Since I’ve been unwell, the quality of my writing has nose-dived as sharply as a marauding Stuka whose pilot has just spotted a column of helpless refugees on an open, undefended road beneath him. As a result, the traffic to this, my (temporary) site is minimal and there’s no point in me trying to pretend otherwise, because this is just one of life’s realities.
Last night, I noticed that a fund had been set up for Katie Cutler, to pay for a holiday for her and to recognise her warm heart for the way she helped out the disabled pensioner Alan Barnes, who had been attacked outside his home by some particularly cowardly pondlife. By the time I looked at the Go Fund Me page for Katie, which had been set up by Catherine Kirkley, Katie Cutler had left a comment saying she didn’t deserve or want any money, so as she was obviously embarrassed, I thought I’d post something on the page to reassure her. Tens of thousands of other people have rightly praised her to the skies, so I just tried my best to write something that would encapsulate these warm feelings in the hope that she’d see it and not feel embarrassed or guilty in any way.
To my amazement, I learned earlier today that I’ve been quoted at length in an article about Alan Barnes and Katie Cutler in the Daily Mail, so as their story is such a high profile one, I would guess that millions of people from around the world have read it, with more to come. I’m described in the article as a donor, but the simple truth is that I didn’t give any money to the fund because I’m broke, so I happily gave up some of my time instead and I’m very glad I did.

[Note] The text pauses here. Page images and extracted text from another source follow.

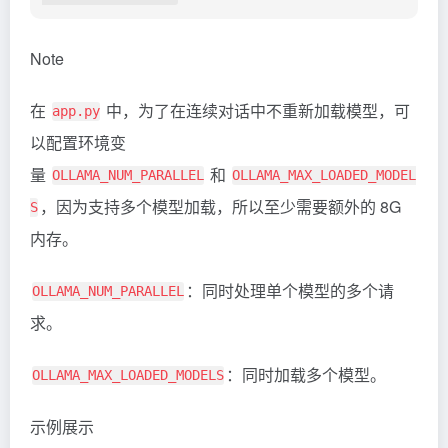
Note
在
中，为了在连续对话中不重新加载模型，可
app.py
以配置环境变
量
和
OLLAMA_NUM_PARALLEL
OLLAMA_MAX_LOADED_MODEL
，因为支持多个模型加载，所以至少需要额外的 8G
S
内存。
：同时处理单个模型的多个请
OLLAMA_NUM_PARALLEL
求。
：同时加载多个模型。
OLLAMA_MAX_LOADED_MODELS
示例展示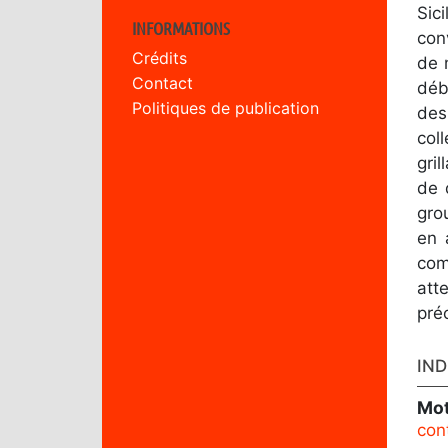
Sic
INFORMATIONS
con
Crédits
de 
Contact
déb
Politiques de publication
des
col
gri
de 
gro
en 
com
att
pré
IND
Mot
con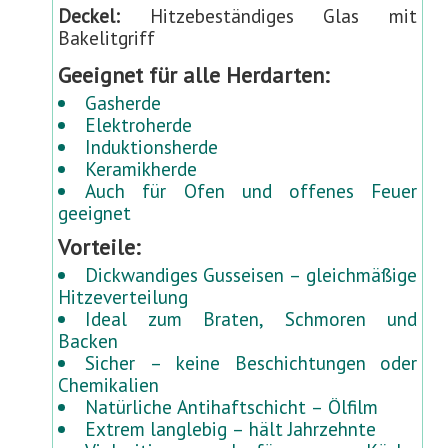
i
Deckel:
Hitzebeständiges Glas mit
t
Bakelitgriff
e
Geeignet für alle Herdarten:
r
)
Gasherde
Elektroherde
Induktionsherde
Keramikherde
Auch für Ofen und offenes Feuer
geeignet
Vorteile:
Dickwandiges Gusseisen – gleichmäßige
Hitzeverteilung
Ideal zum Braten, Schmoren und
Backen
Sicher – keine Beschichtungen oder
Chemikalien
Natürliche Antihaftschicht – Ölfilm
Extrem langlebig – hält Jahrzehnte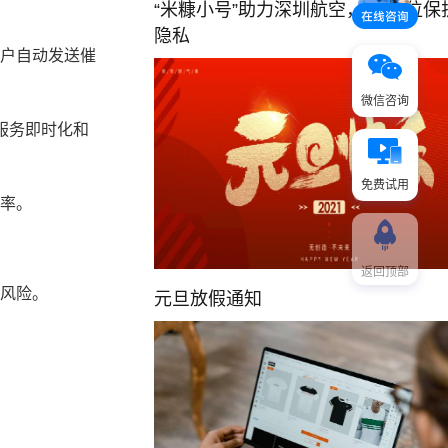
“米糠小号”助力深圳航空， 全方位保
隐私
户自动发送催
微信咨询
服务即时化和
免费试用
率。
返回顶部
风险。
元旦放假通知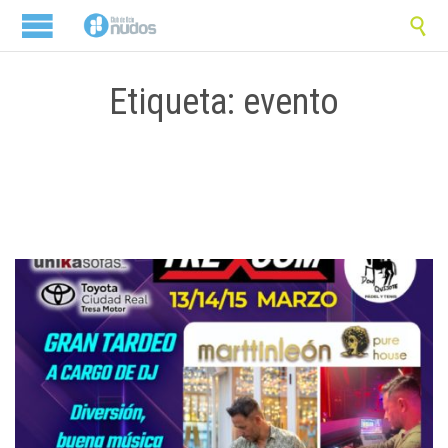

Etiqueta: evento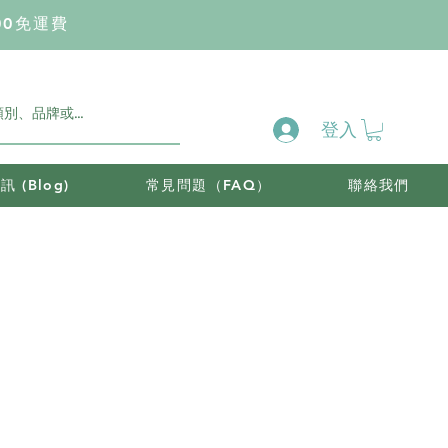
00免運費
登入
 (Blog)
常見問題（FAQ）
聯絡我們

I personally think that Katie deserves every recognition and honour for what she did and if it’s not immediately obvious, this is why: I’ve benefited from the kindness of others on innumerable occasions, whether that came in the form of a kind word, a thoughtful gift or else a few quid when I needed it, so my gratitude to all these people knows no bounds and I try my level best to repay them by paying it forward in some way.
The other reason is that if more strangers were kind to others they’ve never met, our planet would be a considerably less shitty and uninviting place than it is now. Thankfully, the world is full of such people, so I think the way forward is to try to recognise them, whoever they might be and wherever they might live, to add to the sum total of joy and love in the world, because these are obviously qualities our souls yearn for.